-- Data follows --
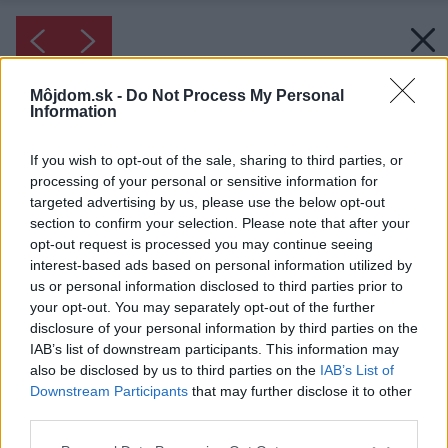
Môjdom.sk -
Do Not Process My Personal
Information
If you wish to opt-out of the sale, sharing to third parties, or
processing of your personal or sensitive information for
targeted advertising by us, please use the below opt-out
section to confirm your selection. Please note that after your
opt-out request is processed you may continue seeing
interest-based ads based on personal information utilized by
us or personal information disclosed to third parties prior to
your opt-out. You may separately opt-out of the further
disclosure of your personal information by third parties on the
IAB’s list of downstream participants. This information may
also be disclosed by us to third parties on the
IAB’s List of
Downstream Participants
that may further disclose it to other
third parties.
Please note that this website/app uses one or more Google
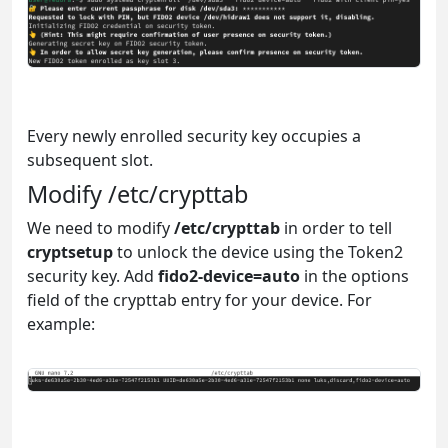
Every newly enrolled security key occupies a
subsequent slot.
Modify /etc/crypttab
We need to modify
/etc/crypttab
in order to tell
cryptsetup
to unlock the device using the Token2
security key. Add
fido2-device=auto
in the options
field of the crypttab entry for your device. For
example:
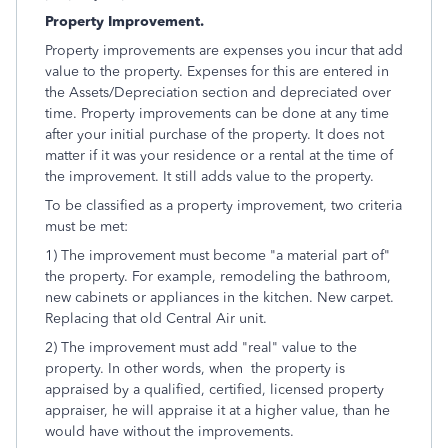
Property Improvement.
Property improvements are expenses you incur that add
value to the property. Expenses for this are entered in
the Assets/Depreciation section and depreciated over
time. Property improvements can be done at any time
after your initial purchase of the property. It does not
matter if it was your residence or a rental at the time of
the improvement. It still adds value to the property.
To be classified as a property improvement, two criteria
must be met:
1) The improvement must become "a material part of"
the property. For example, remodeling the bathroom,
new cabinets or appliances in the kitchen. New carpet.
Replacing that old Central Air unit.
2) The improvement must add "real" value to the
property. In other words, when the property is
appraised by a qualified, certified, licensed property
appraiser, he will appraise it at a higher value, than he
would have without the improvements.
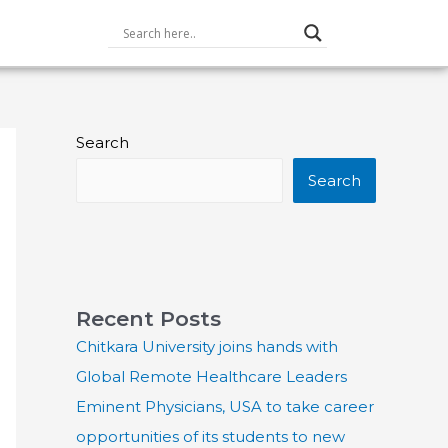
Search
Search
Recent Posts
Chitkara University joins hands with
Global Remote Healthcare Leaders
Eminent Physicians, USA to take career
opportunities of its students to new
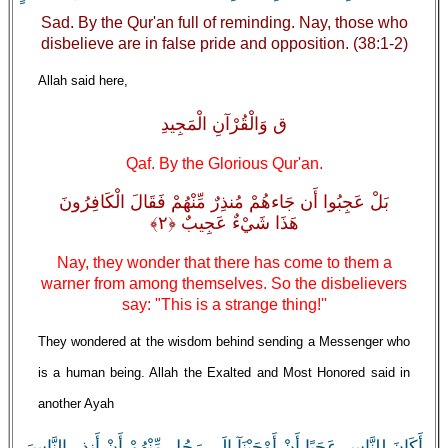
Sad. By the Qur'an full of reminding. Nay, those who
disbelieve are in false pride and opposition. (38:1-2)
Allah said here,
ق وَالْقُرْآنِ الْمَجِيدِ
Qaf. By the Glorious Qur'an.
بَلْ عَجِبُوا أَن جَاءهُمْ مُنذِرٌ مِّنْهُمْ فَقَالَ الْكَافِرُونَ
هَذَا شَيْءٌ عَجِيبٌ ﴿٢﴾
Nay, they wonder that there has come to them a
warner from among themselves. So the disbelievers
say: "This is a strange thing!''
They wondered at the wisdom behind sending a Messenger who
is a human being. Allah the Exalted and Most Honored said in
another Ayah
أَكَانَ لِلنَّاسِ عَجَبًا أَنْ أَوْحَيْنَآ إِلَى رَجُلٍ مِّنْهُمْ أَنْ أَنذِرِ النَّاسَ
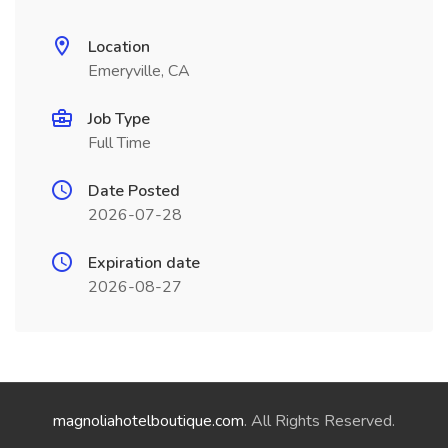
Location
Emeryville, CA
Job Type
Full Time
Date Posted
2026-07-28
Expiration date
2026-08-27
magnoliahotelboutique.com
. All Rights Reserved.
-- Data concluded --
__Your task__
Where a line above holds the string "third", show that line.

__Task answer__
If you wish to opt-out of the sale, sharing to third parties, or
us or personal information disclosed to third parties prior to
disclosure of your personal information by third parties on the
also be disclosed by us to third parties on the
third parties.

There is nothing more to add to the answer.